The present invention will be further explained in detail below.

In the heat-sensitive transfer recording medium of the present invention, one layer or two or more heat-melting coloring material layers are provided on a support via an adhesive.

Note that when two or more heat-melting coloring material layers are formed, an intermediate layer may be provided between each layer.
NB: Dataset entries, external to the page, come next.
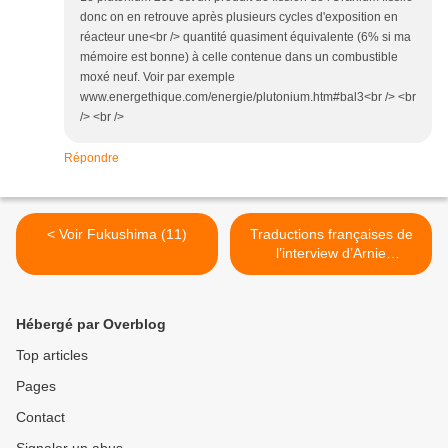
donc on en retrouve après plusieurs cycles d'exposition en
réacteur une<br /> quantité quasiment équivalente (6% si ma
mémoire est bonne) à celle contenue dans un combustible
moxé neuf. Voir par exemple
www.energethique.com/energie/plutonium.htm#bal3<br /> <br
/> <br />
Répondre
< Voir Fukushima (11)
Traductions françaises de
l’interview d’Arnie
Gundersen >
Hébergé par Overblog
Top articles
Pages
Contact
Signaler un abus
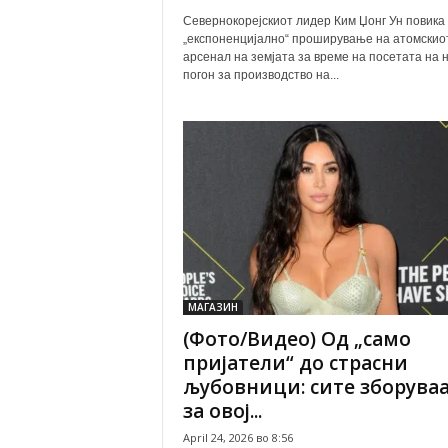
Севернокорејскиот лидер Ким Џонг Ун повика
„експоненцијално“ проширување на атомскио
арсенал на земјата за време на посетата на 
погон за производство на...
МАГАЗИН
(Фото/Видео) Од „само
пријатели“ до страсни
љубовници: сите зборува
за овој...
April 24, 2026 во 8:56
In the thermal transfer recording medium of the present invention, preferably, the intermediate block is a novel styrene-ethylene-butylene-styrene block copolymer resin having a polystyrene content in the range of 5 to 45% by weight and consisting of a crystalline ethylene-butylene block. can be used.

More preferably, the intermediate block is crystalline ethylene-
It consists of a butylene block, and its intermediate block is
A new styrene ethylene-butylene-styrene block copolymer resin having a high proportion of crystalline polyethylene (60% by weight or more) can be used.

More preferably, a novel styrene-ethylene having a weight average molecular weight in the range of 5,000 to 200,000, a polystyrene content in the range of 5 to 45% by weight, and an intermediate block having a crystalline ethylene-butylene block. -Butylene-styrene block copolymer resin can be used.

Most preferably, a new styrene-based material having a weight average molecular weight of 5,000 to 200,000, a polystyrene content of 5 to 45% by weight, and an intermediate block having a crystalline ethylene-butylene block is most preferable. ethylene-butylene-
A novel thermal transfer recording medium in which a styrene block copolymer resin is used in the thermal transfer recording medium in an amount of at most 30% by weight is preferred.

Further, in the thermal transfer recording medium of the present invention, the wax compound group includes a heat-melting substance selected from animal waxes, vegetable waxes, mineral waxes, petroleum waxes, synthetic hydrocarbon waxes, and modified waxes. Type 1 or 2
It is preferable to use ethylene-vinyl acetate copolymer resin containing at least 70% by weight or more as an essential component in a thermal transfer recording medium. , weight average molecular weight is 40
Polyethylene glycol diester in the range of 0 to 30,000, ethylene-ethyl acrylate copolymer resin containing 35% by weight or less of ethyl acrylate, aromatic tackifier resin,
Alicyclic tackifier resin, rosin ester tackifier resin, crystalline polyester resin, styrene-ethylene-butylene-styrene block copolymer resin consisting of an amorphous intermediate block, ethylene-butadiene-styrene block copolymer resin , styrene-isoprene-styrene block copolymer resins (hereinafter referred to as resin materials), one or two or more of them are used together in a thermal transfer recording medium in an amount of at most 10% by weight or less. This is highly preferable as a new thermal transfer recording medium.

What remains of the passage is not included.